|Repairing Melted Battery Terminals|
Even if they ignore the studs and use clamp-on terminals, some beginners may use cheap ones, such as the auto parts store replacements that fasten the wire with two bolts and a saddle. Poor quality terminals, loose terminals, or terminals of the wrong size can cause increased resistance in the connections. EV driving currents can easily approach or even exceed 500 amps, and these poor connections generate heat - sometimes enough to literally melt the battery post. If you're lucky, the car just stops running. If you aren't so fortunate and the cable makes random contact in the battery box when the post lets go, the fireworks can get mighty interesting!
If you've been spared the fireworks, you can probably save the battery. A good battery shop can often repair it by casting a new post onto it. (By "good battery shop" I mean an industrial battery supplier, rather than an auto parts center or a discount battery warehouse.)
These descriptions by EVDL members explain how a battery pro might go about fixing your damaged battery.
Roland Wiench: I've been doing post remolding since the 1970's. Instead of using the standard auto post molds, I use a heavy duty post mold. My molds have an enlarged base plate. All my molds are the size of the usual positive post (the larger one). [A battery shop will probably use a smaller mold for the negative post, since most people will have smaller clamps on their negative battery cables. -Ed]
I use a leading oxygen-acetylene torch with a pencil thin flame that is about 4 to 5 inches long. The standard No. 1 or 2 torch head flame is too short and will blow out when the tip gets too close to the post mold.
I use a welding work-holding tool that puts down pressure on the post mold onto the base of the battery. Otherwise, the lead could float the post mold off the battery, and run out. The holding tool has a magnetic base with a clamp to hold any tool.
After the post mold and tools are in place, I cover the top of the battery with wet towels. I then preheat the inside of the post mold and battery lead base just to the point where the lead starts to pool. Then I insert pure 100% lead wire into the flame. This builds up the new post. It's important to not stop at any time. I keep adding lead until I get to the top of the post mold, then just a little more to form a convex top.

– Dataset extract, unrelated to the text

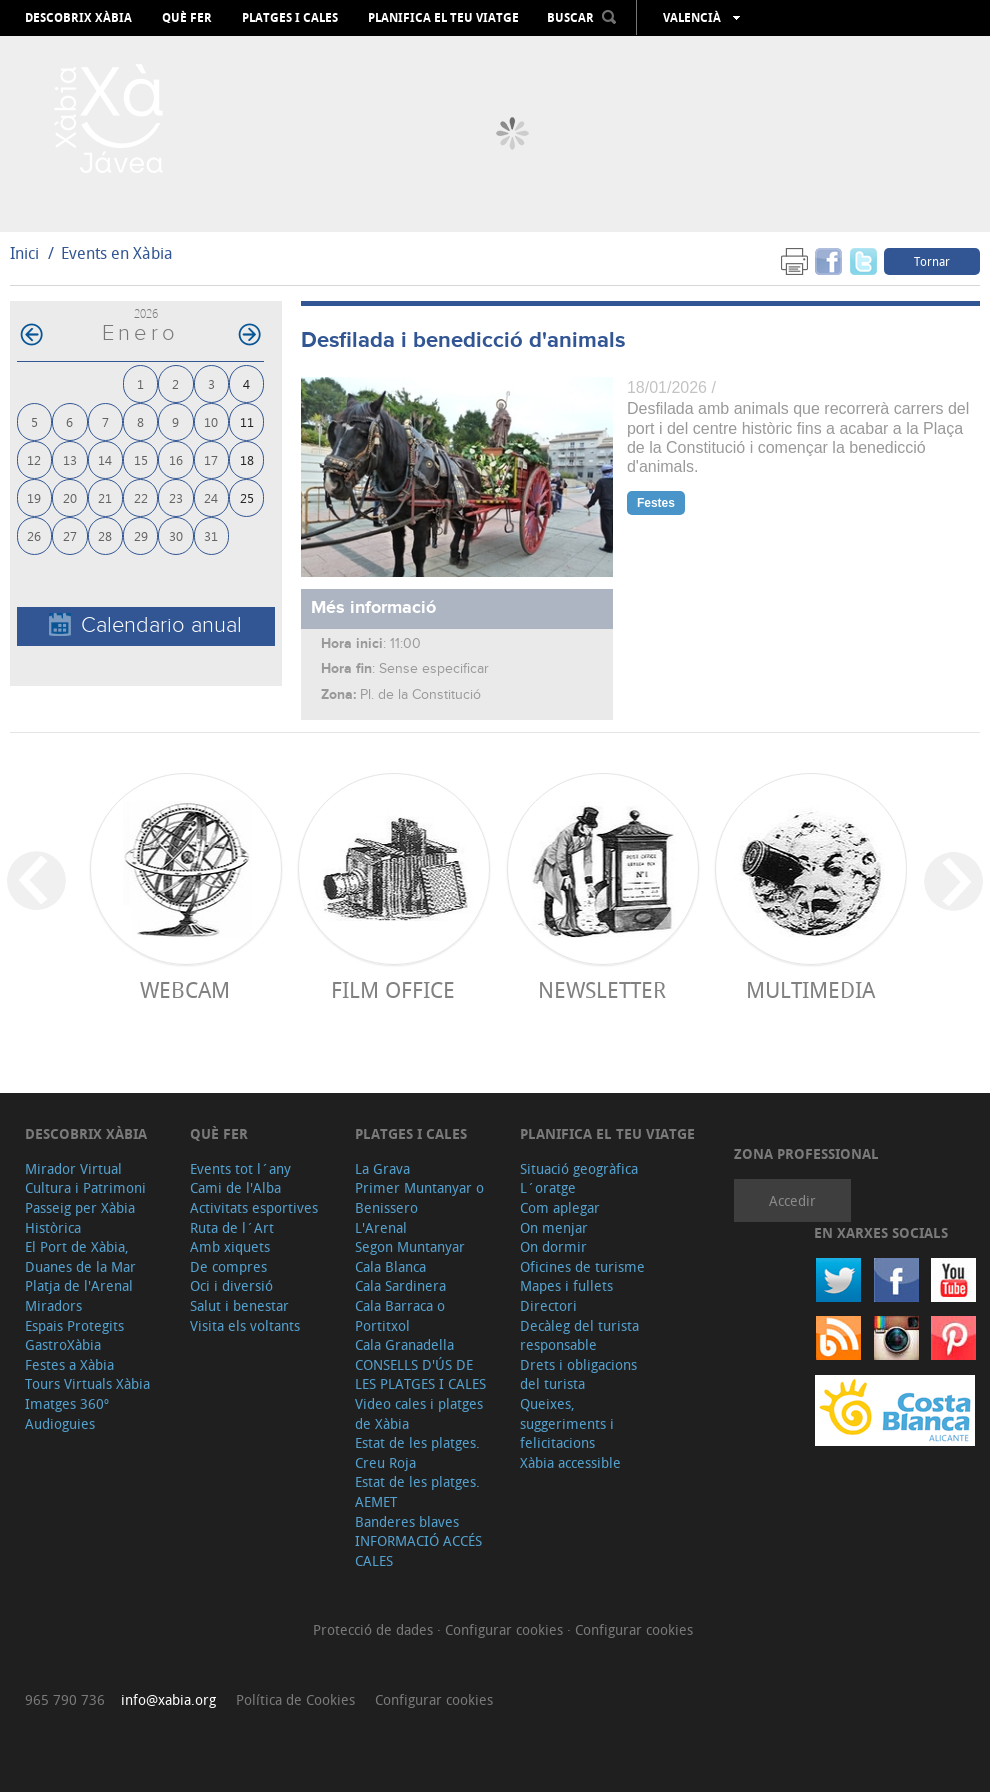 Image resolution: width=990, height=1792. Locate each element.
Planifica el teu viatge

The 100% lead wire comes in sticks for leading auto body work or metal roof work. Wire lead is also available in 1/8 to 1/4 inch diameter from fish and tackle shops.
Bob Rice: I always wear SAFETY GLASSES, or nice Harbor Fright goggles! For starters, I open the caps, and blow the hydrogen out, so I don't get a surprise when I get a torch flame around a battery. Hydrogen hangs around if you don't make an effort to get rid of it!

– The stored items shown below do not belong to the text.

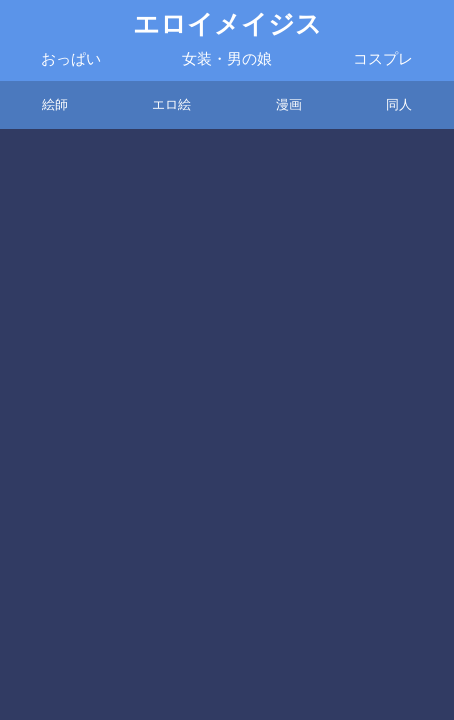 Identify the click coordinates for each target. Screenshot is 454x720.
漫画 (289, 104)
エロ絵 (171, 104)
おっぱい (71, 59)
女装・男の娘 (227, 59)
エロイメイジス (227, 24)
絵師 (55, 104)
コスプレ (383, 59)
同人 (399, 104) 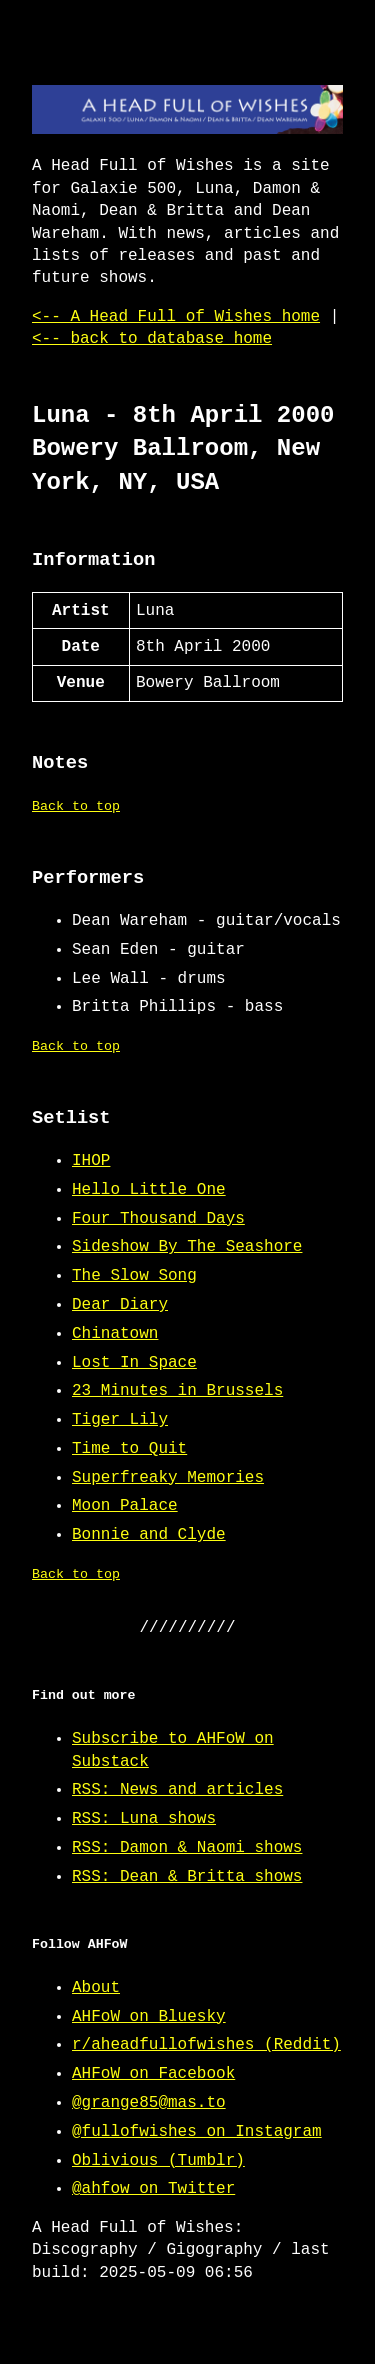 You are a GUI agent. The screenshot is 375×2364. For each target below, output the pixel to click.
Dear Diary (120, 1305)
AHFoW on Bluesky (149, 2017)
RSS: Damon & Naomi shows (187, 1848)
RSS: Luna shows (144, 1819)
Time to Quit (129, 1449)
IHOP (91, 1161)
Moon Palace (125, 1506)
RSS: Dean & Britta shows (187, 1877)
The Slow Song (134, 1276)
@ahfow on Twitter (153, 2189)
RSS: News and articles (177, 1790)
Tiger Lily (120, 1420)
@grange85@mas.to (149, 2103)
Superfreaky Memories (168, 1478)
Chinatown (115, 1334)
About (96, 1988)
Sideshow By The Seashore (187, 1247)
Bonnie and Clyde (149, 1535)
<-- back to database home (152, 339)
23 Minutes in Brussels (177, 1391)
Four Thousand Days (158, 1219)
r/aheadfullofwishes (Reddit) (206, 2045)
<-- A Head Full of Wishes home (176, 317)
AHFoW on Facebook (153, 2074)
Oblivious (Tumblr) (158, 2161)
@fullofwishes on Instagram (197, 2132)
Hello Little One (149, 1190)
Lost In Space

The "button," for lack of a better term, is that large top of the area above the post that goes through the battery's plastic case. On ALL batteries, after I hack off the battery builders' attempt to give us a terminal, I grind the top shiny with the grinder, dab with flux, and apply something to make a REAL post. I have a set of terminal casting molds, made of aluminum, that USED to fit the older batteries with larger "buttons." Gotta upgrade, then I'll be able to take ANY useless terminal on any battery, and cast up a real automotive post. The Trojan folks have used an insane bunch of useless posts on their current offerings of batteries.

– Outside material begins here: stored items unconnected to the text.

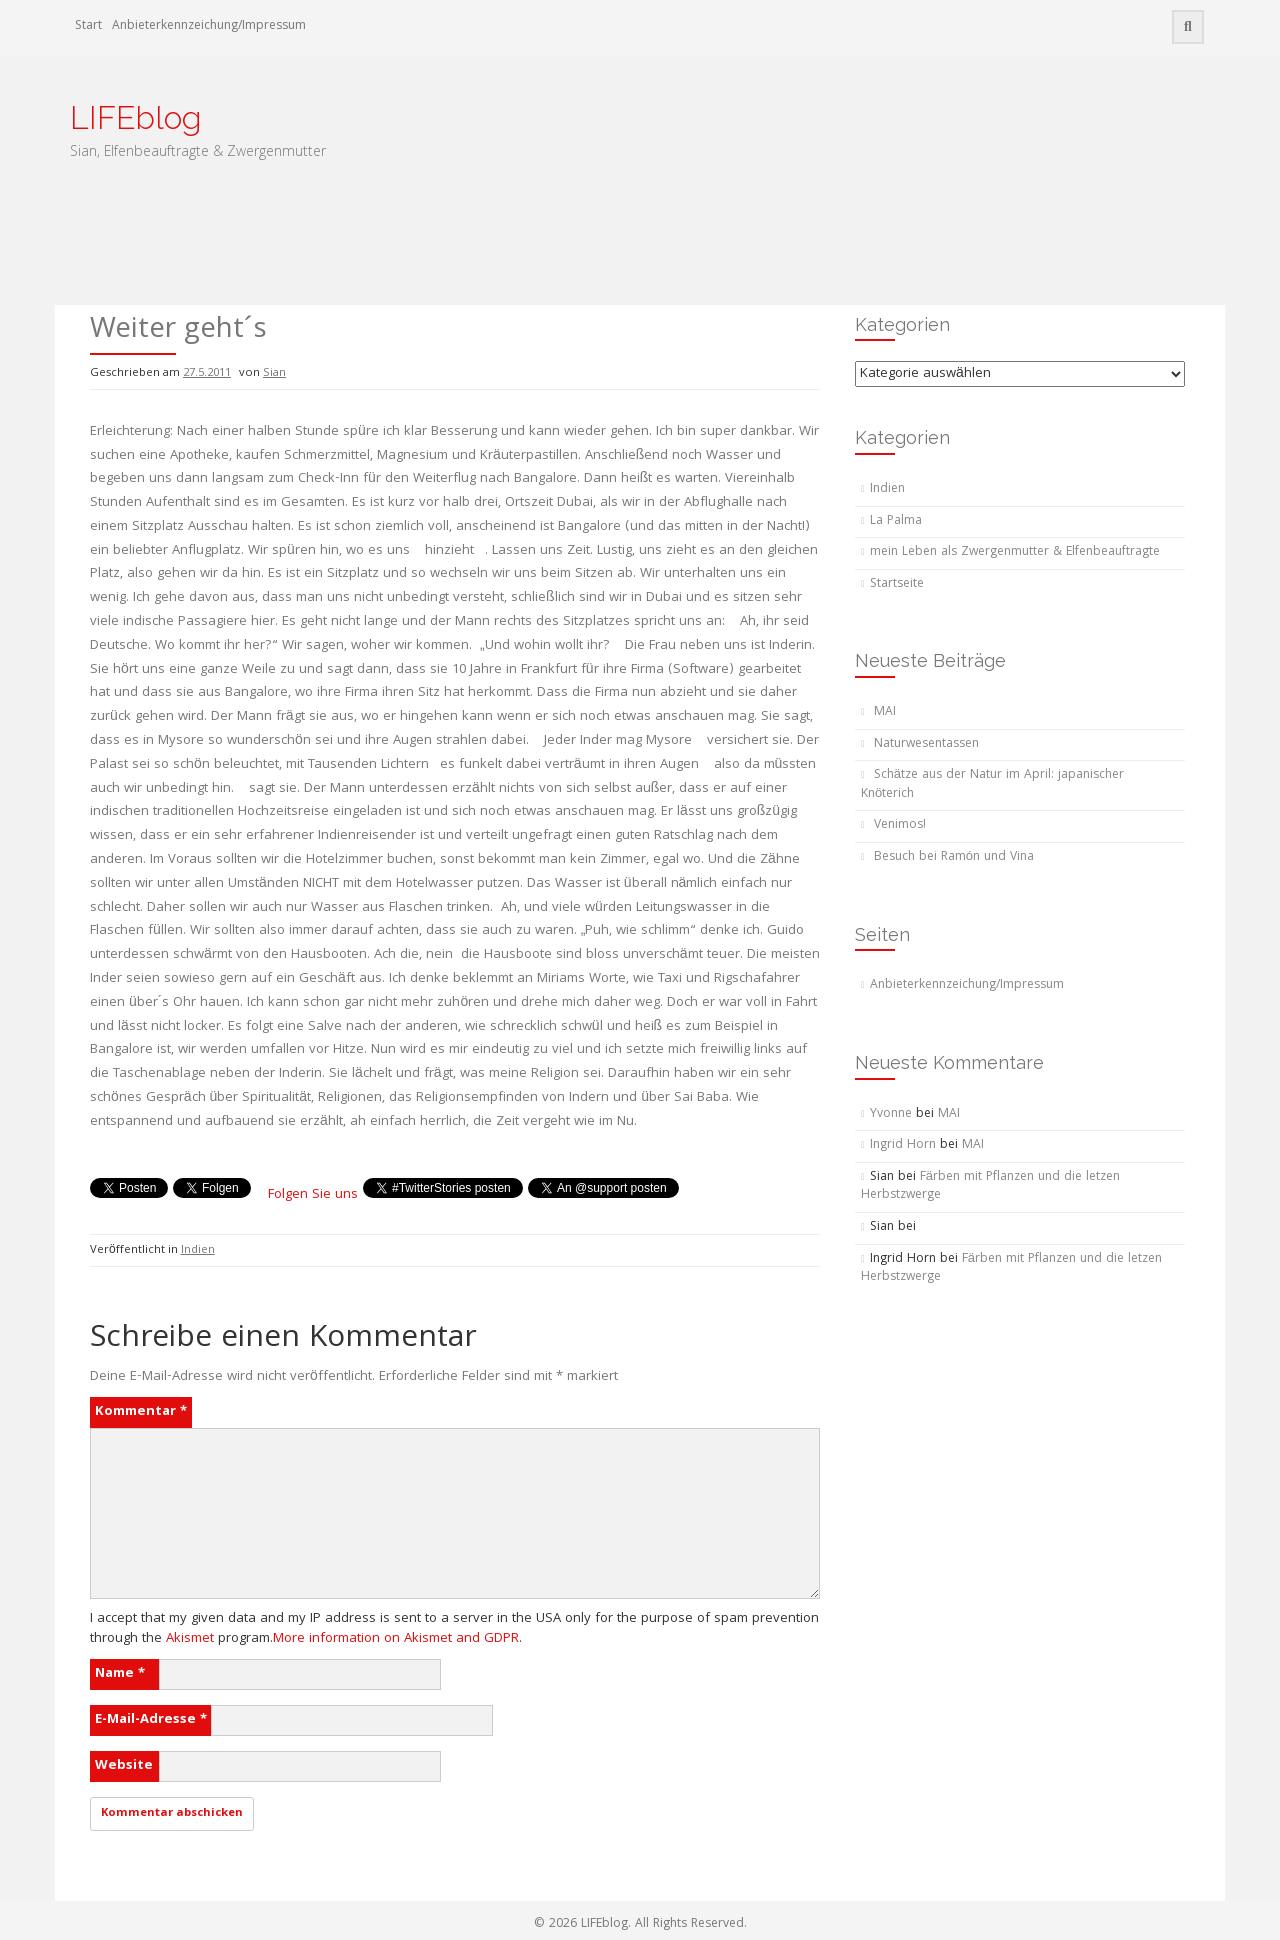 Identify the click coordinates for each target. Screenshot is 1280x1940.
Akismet (190, 1639)
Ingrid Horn (903, 1145)
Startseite (897, 584)
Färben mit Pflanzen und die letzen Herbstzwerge (990, 1187)
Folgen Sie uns (313, 1195)
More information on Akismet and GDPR (396, 1639)
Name (120, 1674)
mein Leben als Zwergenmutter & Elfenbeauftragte (1015, 552)
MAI (885, 712)
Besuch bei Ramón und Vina (954, 857)
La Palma (896, 521)
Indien (198, 1250)
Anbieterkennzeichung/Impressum (209, 26)
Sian (274, 373)
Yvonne (891, 1114)
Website (124, 1766)
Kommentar (141, 1412)
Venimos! (900, 825)
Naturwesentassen (926, 744)
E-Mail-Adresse (151, 1720)
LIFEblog (135, 117)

Steve Clunn: Over the years I've tried lots of ways to repair melted battery posts, like making a form and pouring melted lead in. It's tricky to get the lead the right temperature. Too hot and it will melt everything. Not hot enough and it will not make a good connection. Taking it to a battery shop can be too expensive to justify when you have an old battery .
My latest fix is easy, cheap, and somewhat safer to do. Some of the smaller Hawker batteries - 1200s and 925s - have a brass automotive post that screws into the UPS style female threaded terminals on the batteries. I saved these when I recycled my old Hawker batteries. They have a small Allen bolt inside which you have to get out (a little work here). Now you have a nice brass automotive post with a flat bottom, which can easily be tinned (coated with solder).
I cut off what's left of the old, damaged battery post so I have a flat, clean surface. I file it flat if necessary, and apply soldering paste (flux). This part of the battery must be very clean and fairly flat. Next I tin the bottom of the Hawker brass automotive post, being sure to use a positive size post for the positive, and negative size for the negative.
I cover the battery top with a wet rag, except for post I'm repairing. This helps to keep the battery's plastic top from melting or catching fire. I set the brass post on top of the clean, flat, filed battery post and heat just the top of the brass post until the solder pad on the bottom melts and flows out on the flat filed battery post. This takes a little care, as when the solder melts the brass post will float and slide around battery post.
This works so well that I think it's as good as new. I never had a problem with that battery post again.
If you've never had any 1200 or 925 type Hawker batteries, you won't have any of these brass terminals on hand. You might try asking on the list if anyone has some, or see if you can buy them from Hawker.
Roland Wiench: That should work, using a brass post soldered or leaded to the existing base of a broken lead post. The only modification I would do is tap the lead base and brass post for a 5/16 inch brass threaded rod to mechanically connect the two, then use the solder-lead method.